Jammu and Kashmir: Consolidating Gains

Asia News Agency

Jammu and Kashmir: Consolidating Gains

In spite of the gains by security forces, the recruitment of young ethnic Kashmiris to jihadist groups has continued apace. Estimating numbers for last year isn’t easy, but many experts put the count around 200, nearly the same as in 2020.

Exact numbers matter less than the message, writes Praveen Swamy  (journalist and author specialising on international strategic and security issues; currently the Group Consulting Editor at Network18 Group):  “There’s a wellspring of political resentment, ideological rage and social dysfunction that terrorist recruiters are able to tap.”

 

Insecurities have sharpened

Like it or not, Swamy writes “the time couldn’t be better for jihadist groups to expand their operations in Kashmir. In some important senses, the debates within Kashmir over the restoration of its statehood or Constitution guarantees aren’t about their purported subject; these are a metaphor for wider insecurities that the region’s Muslims have about their future in India.
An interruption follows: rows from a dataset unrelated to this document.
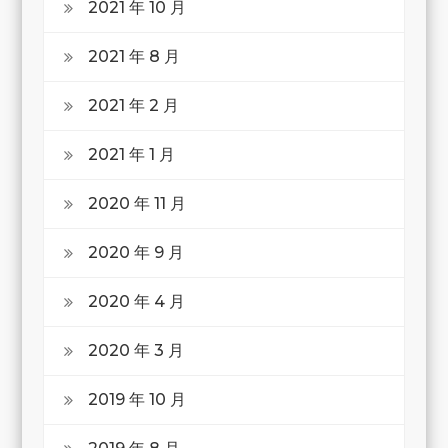
2021 年 10 月
2021 年 8 月
2021 年 2 月
2021 年 1 月
2020 年 11 月
2020 年 9 月
2020 年 4 月
2020 年 3 月
2019 年 10 月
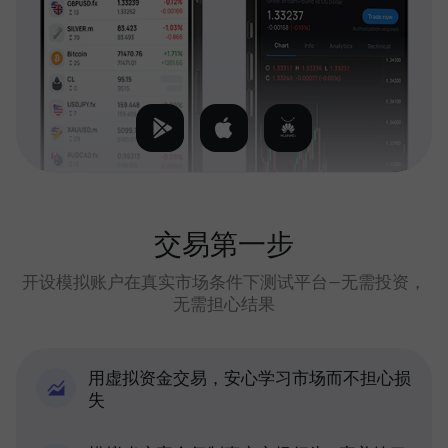
交易第一步
开设模拟账户在真实市场条件下测试平台—无需投资，
无需担心结果
用虚拟资金交易，安心学习市场而不担心损
失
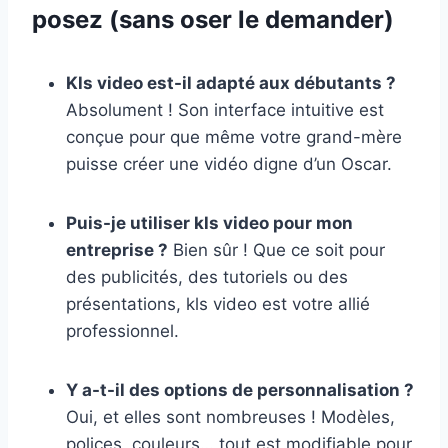
posez (sans oser le demander)
Kls video est-il adapté aux débutants ?
Absolument ! Son interface intuitive est
conçue pour que même votre grand-mère
puisse créer une vidéo digne d’un Oscar.
Puis-je utiliser kls video pour mon
entreprise ?
Bien sûr ! Que ce soit pour
des publicités, des tutoriels ou des
présentations, kls video est votre allié
professionnel.
Y a-t-il des options de personnalisation ?
Oui, et elles sont nombreuses ! Modèles,
polices, couleurs… tout est modifiable pour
As India’s always-fraught communal landscape has turned ever more toxic, those insecurities have sharpened.”

‘There isn’t a single Muslim in Kapurthala, Alwar or Bharatpur,’ Kashmir’s political patriarch, Sheikh Mohammed Abdullah, once said of the toxic legacy of Partition, noting that ‘some of these had been Muslim-majority states’. Kashmiris, he added, feared ‘the same fate lies ahead for them, too’.

Even today,  “anxieties that ‘Hindu India’ might be preparing to seize Kashmir’s lands and eradicate its religion were stoked by Islamists……India, Islamist political leader Syed Ali Shah Geelani had warned, was working ‘on an agenda of changing the demography of the State’.
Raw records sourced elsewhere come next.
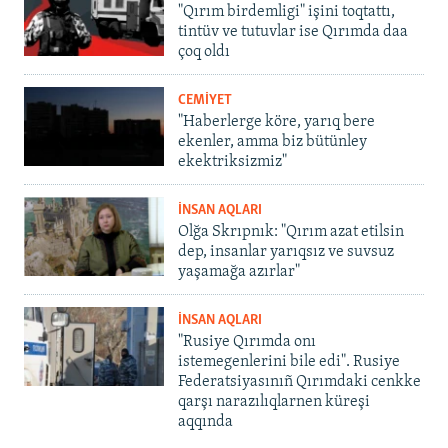
"Qırım birdemligi" işini toqtattı,
tintüv ve tutuvlar ise Qırımda daa
çoq oldı
CEMİYET
"Haberlerge köre, yarıq bere
ekenler, amma biz bütünley
ekektriksizmiz"
İNSAN AQLARI
Olğa Skrıpnık: "Qırım azat etilsin
dep, insanlar yarıqsız ve suvsuz
yaşamağa azırlar"
İNSAN AQLARI
"Rusiye Qırımda onı
istemegenlerini bile edi". Rusiye
Federatsiyasınıñ Qırımdaki cenkke
qarşı narazılıqlarnen küreşi
aqqında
A generation of young Kashmiris listened, writes Swamy: “in 2010, and again in 2016, mobs battled police, seeing themselves as defenders of a beleaguered people and religion.
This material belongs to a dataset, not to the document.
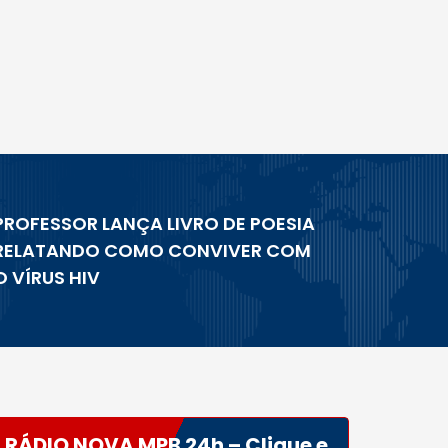
PROFESSOR LANÇA LIVRO DE POESIA
RELATANDO COMO CONVIVER COM
O VÍRUS HIV
RÁDIO NOVA MPB 24h – Clique e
“The circumstances make it imperative for New Delhi to secure its political flanks in Kashmir, and engage a population deeply concerned about its future. The Indian armed forces are locked in confrontation with China, and the country’s economy has been battered by the pandemic; a simultaneous confrontation with Pakistan would be unsustainable……”

Among the options that exist before New Delhi is  holding elections to the state Assembly and “consider lifting the Armed Forces Special Powers Act from some urban centres in the Valley……The time of act is now, if New Delhi isn’t to risk blowing its own hard-won gains.”